SURCE - Sistema Único de Residência do Ceará — Prova 2022
Menina de 16 anos vem ao posto de saúde com sua mãe com queixa de nunca ter menstruado. Refere ter tido telarca e pubarca aos 10 anos, nega dor. Ao exame físico, mamas Tunner IV, abdome, sem massas palpáveis ou pontos dolorosos, vulva com pilificação ginecoide, Tunner IV, com clítoris, pequenos e grandes lábios normais, porém o introito vaginal não permite a passagem de um cotonete. Qual o melhor exame para auxiliar no diagnóstico diferencial?
Amenorreia primária + caracteres sexuais secundários normais + introito vaginal imperfurado → US pélvico para avaliar útero/vagina.
Em casos de amenorreia primária com desenvolvimento de caracteres sexuais secundários e genitália externa normal, mas com dificuldade ou impossibilidade de passagem de cotonete no introito vaginal, o ultrassom pélvico é o exame inicial de escolha para avaliar a presença ou ausência de útero e vagina, diferenciando causas como agenesia mülleriana.
A amenorreia primária é definida pela ausência de menstruação aos 16 anos com desenvolvimento de caracteres sexuais secundários, ou aos 14 anos sem desenvolvimento. Sua etiologia é vasta, abrangendo desde anomalias genéticas e hormonais até malformações anatômicas. O diagnóstico precoce é crucial para o manejo adequado e para minimizar o impacto psicossocial na adolescente. No caso de uma paciente com telarca e pubarca normais, mas com introito vaginal imperfurado, a principal suspeita recai sobre anomalias obstrutivas do trato genital ou agenesia mülleriana.
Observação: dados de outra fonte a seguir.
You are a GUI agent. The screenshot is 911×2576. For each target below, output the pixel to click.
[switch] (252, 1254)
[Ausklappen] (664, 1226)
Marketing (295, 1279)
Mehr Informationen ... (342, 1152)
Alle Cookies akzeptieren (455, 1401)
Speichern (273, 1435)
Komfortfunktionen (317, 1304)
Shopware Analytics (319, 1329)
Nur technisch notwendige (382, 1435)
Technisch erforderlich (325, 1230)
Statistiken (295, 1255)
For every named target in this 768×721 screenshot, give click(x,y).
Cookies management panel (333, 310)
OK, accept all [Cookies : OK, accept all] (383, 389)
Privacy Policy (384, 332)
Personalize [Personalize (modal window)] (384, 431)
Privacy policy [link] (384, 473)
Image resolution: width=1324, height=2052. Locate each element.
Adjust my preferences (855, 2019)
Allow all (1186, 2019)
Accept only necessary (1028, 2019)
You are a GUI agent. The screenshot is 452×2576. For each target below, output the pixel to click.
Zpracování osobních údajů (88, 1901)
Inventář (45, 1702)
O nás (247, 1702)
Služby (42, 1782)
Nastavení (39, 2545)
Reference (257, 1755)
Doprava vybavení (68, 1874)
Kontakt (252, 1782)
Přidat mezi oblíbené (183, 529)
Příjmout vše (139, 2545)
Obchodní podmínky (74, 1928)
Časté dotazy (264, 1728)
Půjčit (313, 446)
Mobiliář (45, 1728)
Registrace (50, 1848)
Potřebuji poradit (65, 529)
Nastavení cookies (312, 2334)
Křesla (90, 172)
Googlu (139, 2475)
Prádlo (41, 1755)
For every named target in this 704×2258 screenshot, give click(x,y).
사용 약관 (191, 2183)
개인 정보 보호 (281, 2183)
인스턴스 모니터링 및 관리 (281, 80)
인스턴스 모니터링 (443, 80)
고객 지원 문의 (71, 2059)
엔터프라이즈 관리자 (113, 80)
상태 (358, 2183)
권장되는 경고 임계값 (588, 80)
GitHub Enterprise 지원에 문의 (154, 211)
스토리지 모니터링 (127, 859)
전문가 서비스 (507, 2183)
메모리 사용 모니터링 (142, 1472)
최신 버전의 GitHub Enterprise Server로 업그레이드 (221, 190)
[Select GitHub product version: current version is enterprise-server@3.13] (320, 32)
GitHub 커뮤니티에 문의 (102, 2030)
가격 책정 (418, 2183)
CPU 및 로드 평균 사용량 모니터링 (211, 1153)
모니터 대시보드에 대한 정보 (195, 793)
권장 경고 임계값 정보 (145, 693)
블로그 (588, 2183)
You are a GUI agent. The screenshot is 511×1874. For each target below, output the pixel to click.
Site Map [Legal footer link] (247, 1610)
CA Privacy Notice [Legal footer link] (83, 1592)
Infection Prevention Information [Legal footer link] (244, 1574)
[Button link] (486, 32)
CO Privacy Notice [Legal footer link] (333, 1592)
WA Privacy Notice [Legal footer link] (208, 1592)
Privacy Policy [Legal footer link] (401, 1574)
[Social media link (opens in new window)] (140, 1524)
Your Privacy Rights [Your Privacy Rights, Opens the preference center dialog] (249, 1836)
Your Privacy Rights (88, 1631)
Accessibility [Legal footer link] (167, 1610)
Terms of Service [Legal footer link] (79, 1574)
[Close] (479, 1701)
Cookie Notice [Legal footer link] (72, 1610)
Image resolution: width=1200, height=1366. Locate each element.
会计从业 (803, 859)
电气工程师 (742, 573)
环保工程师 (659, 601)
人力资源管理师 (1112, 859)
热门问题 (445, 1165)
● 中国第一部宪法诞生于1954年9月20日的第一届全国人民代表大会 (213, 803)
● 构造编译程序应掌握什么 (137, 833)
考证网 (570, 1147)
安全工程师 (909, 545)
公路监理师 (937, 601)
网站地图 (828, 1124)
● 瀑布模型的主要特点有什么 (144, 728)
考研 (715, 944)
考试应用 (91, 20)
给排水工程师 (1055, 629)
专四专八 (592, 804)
O ultrassom pélvico é o exame de primeira linha para visualizar as estruturas pélvicas internas, como útero, ovários e vagina, permitindo identificar a presença ou ausência dessas estruturas e orientar a investigação adicional. A Síndrome de Mayer-Rokitansky-Küster-Hauser (MRKH), caracterizada por agenesia do útero e dos dois terços superiores da vagina, é uma das causas mais comuns de amenorreia primária com desenvolvimento sexual secundário normal. O tratamento depende da causa subjacente. Para agenesia vaginal, a criação de uma neovagina pode ser realizada através de métodos não cirúrgicos (dilatação) ou cirúrgicos. O prognóstico para fertilidade varia; pacientes com MRKH não podem engravidar, mas podem ter filhos via barriga de aluguel, enquanto outras causas obstrutivas podem ter a fertilidade preservada após correção. O aconselhamento psicológico é fundamental para o suporte emocional.
Sinais incluem ausência de menstruação aos 16 anos, desenvolvimento normal de mamas e pelos pubianos, e um introito vaginal que não permite a passagem de um cotonete, indicando obstrução ou ausência de vagina.
O ultrassom pélvico é crucial para avaliar a presença e morfologia do útero e da vagina, sendo fundamental para diferenciar entre agenesia mülleriana (como a Síndrome de MRKH) e outras causas de amenorreia primária.
Embora ambos possam causar amenorreia primária com obstrução do introito, o himen imperfurado geralmente cursa com dor cíclica devido ao hematocolpo, enquanto a agenesia vaginal (sem útero) não apresenta dor cíclica. O USG pélvico diferencia as estruturas.